(Beginning of SUPPLIED DATA)

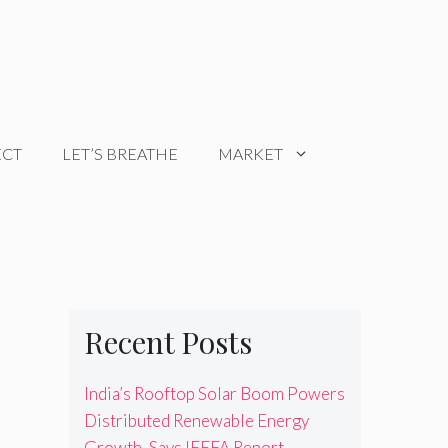
ECT
LET’S BREATHE
MARKET
Recent Posts
India’s Rooftop Solar Boom Powers
Distributed Renewable Energy
Growth, Says IEEFA Report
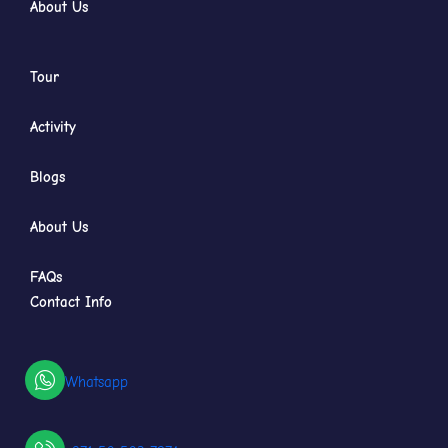
About Us
Tour
Activity
Blogs
About Us
FAQs
Contact Info
Whatsapp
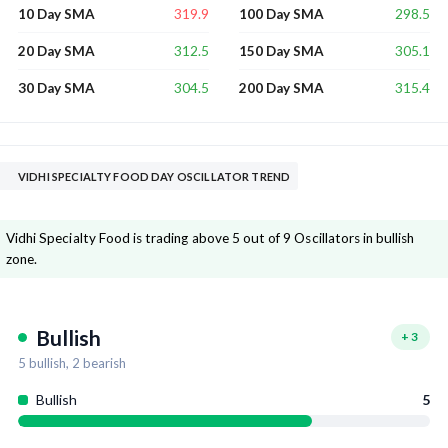
319.9
298.5
10 Day SMA
100 Day SMA
312.5
305.1
20 Day SMA
150 Day SMA
304.5
315.4
30 Day SMA
200 Day SMA
VIDHI SPECIALTY FOOD DAY OSCILLATOR TREND
Vidhi Specialty Food is trading above 5 out of 9 Oscillators in bullish
zone.
Bullish
+
3
5
bullish,
2
bearish
Bullish
5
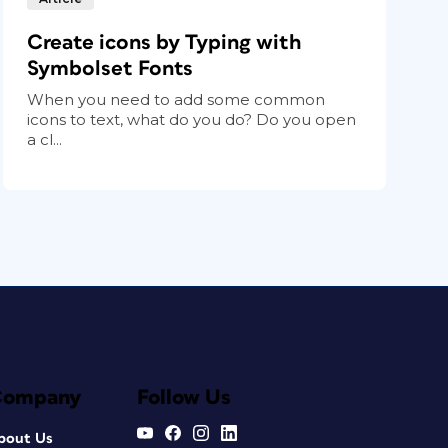
Create icons by Typing with
Symbolset Fonts
When you need to add some common
icons to text, what do you do? Do you open
a cl...
Company
Follow Us
bout Us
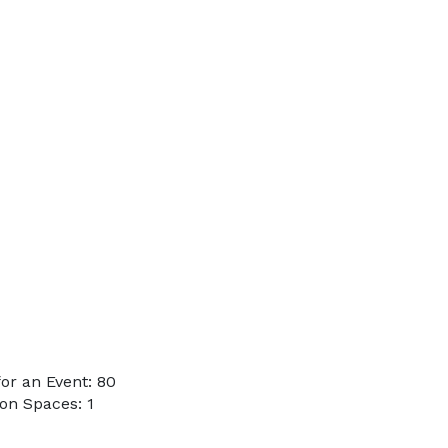
or an Event: 80
on Spaces: 1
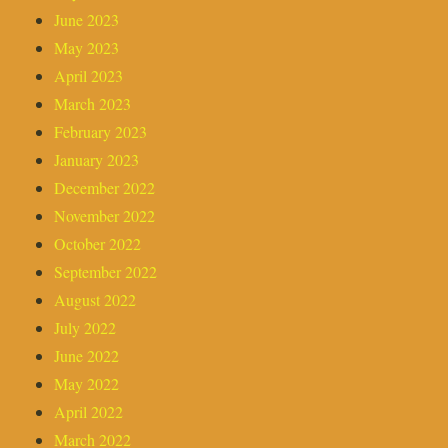
June 2023
May 2023
April 2023
March 2023
February 2023
January 2023
December 2022
November 2022
October 2022
September 2022
August 2022
July 2022
June 2022
May 2022
April 2022
March 2022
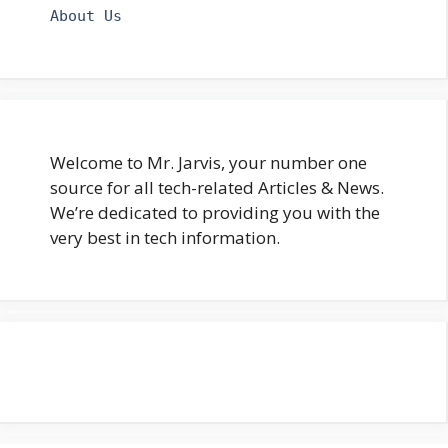
About Us
Welcome to Mr. Jarvis, your number one
source for all tech-related Articles & News.
We’re dedicated to providing you with the
very best in tech information.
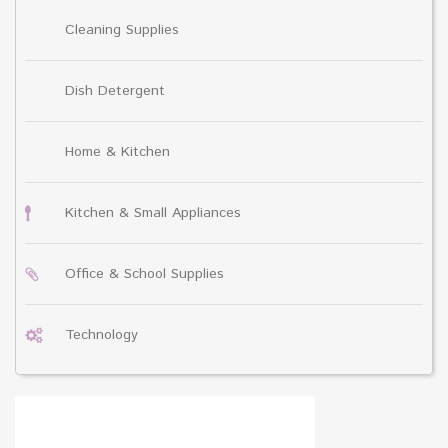
Cleaning Supplies
Dish Detergent
Home & Kitchen
Kitchen & Small Appliances
Office & School Supplies
Technology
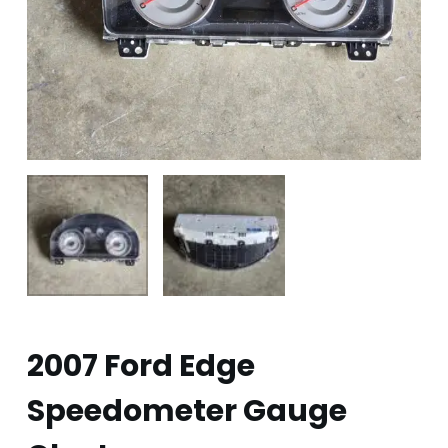
2007 Ford Edge
Speedometer Gauge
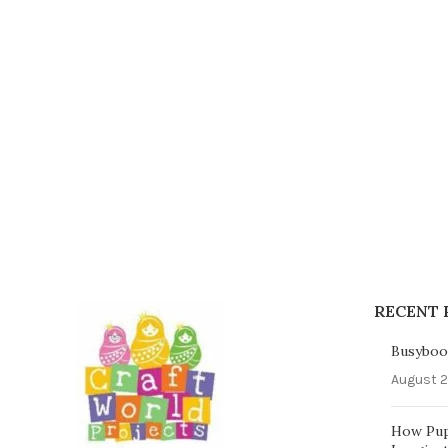
RECENT 
Busybook
August 2
How Pup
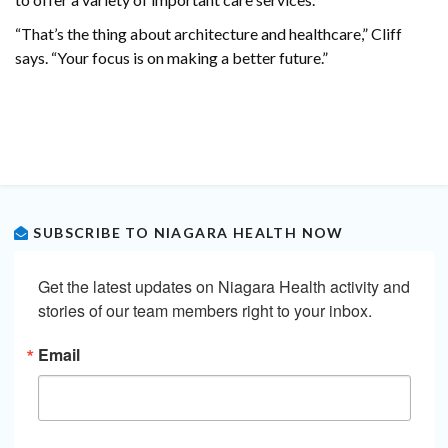
“That’s the thing about architecture and healthcare,” Cliff
says. “Your focus is on making a better future.”
SUBSCRIBE TO NIAGARA HEALTH NOW
Get the latest updates on Niagara Health activity and 
stories of our team members right to your inbox.
Email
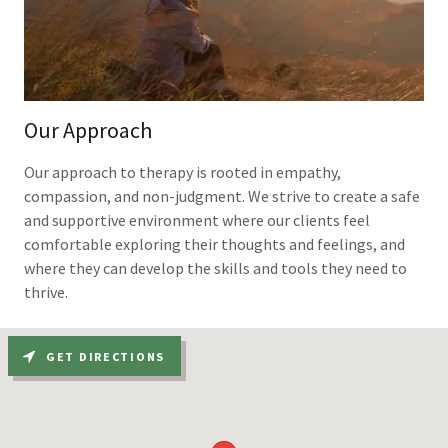
Our Approach
Our approach to therapy is rooted in empathy,
compassion, and non-judgment. We strive to create a safe
and supportive environment where our clients feel
comfortable exploring their thoughts and feelings, and
where they can develop the skills and tools they need to
thrive.
GET DIRECTIONS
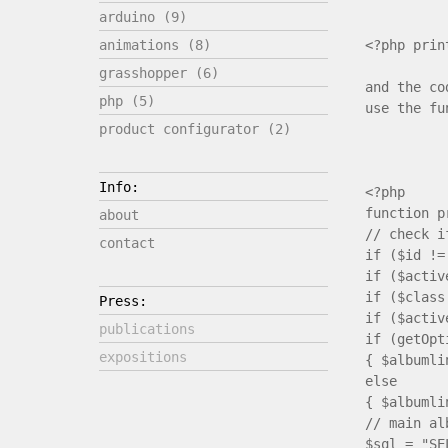
arduino (9)
<?php prin
animations (8)
grasshopper (6)
and the co
php (5)
use the fu
product configurator (2)
Info:
<?php
function p
about
// check i
contact
if ($id !=
if ($activ
if ($class
Press:
if ($activ
publications
if (getOp
expositions
{ $albumli
else
{ $albumli
// main al
$sql = "SE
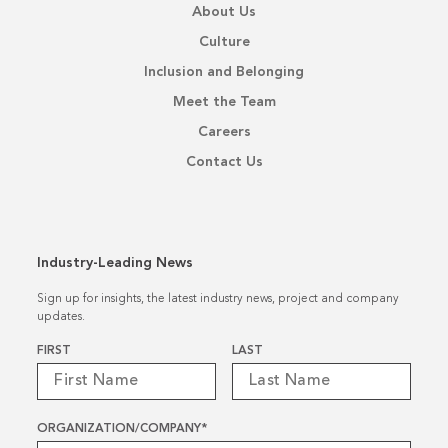
About Us
Culture
Inclusion and Belonging
Meet the Team
Careers
Contact Us
Industry-Leading News
Sign up for insights, the latest industry news, project and company
updates.
Name
*
FIRST
LAST
ORGANIZATION/COMPANY
*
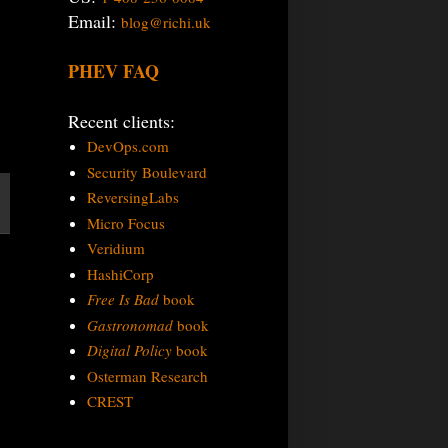
Email:
blog@richi.uk
PHEV FAQ
Recent clients:
DevOps.com
Security Boulevard
ReversingLabs
Micro Focus
Veridium
HashiCorp
Free Is Bad
book
Gastronomad
book
Digital Policy
book
Osterman Research
CREST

(End of SUPPLIED DATA)

Report back each line in the material above that contains the string "updates".

## TASK SOLUTION:
Get the latest updates on Niagara Health activity and 
updates.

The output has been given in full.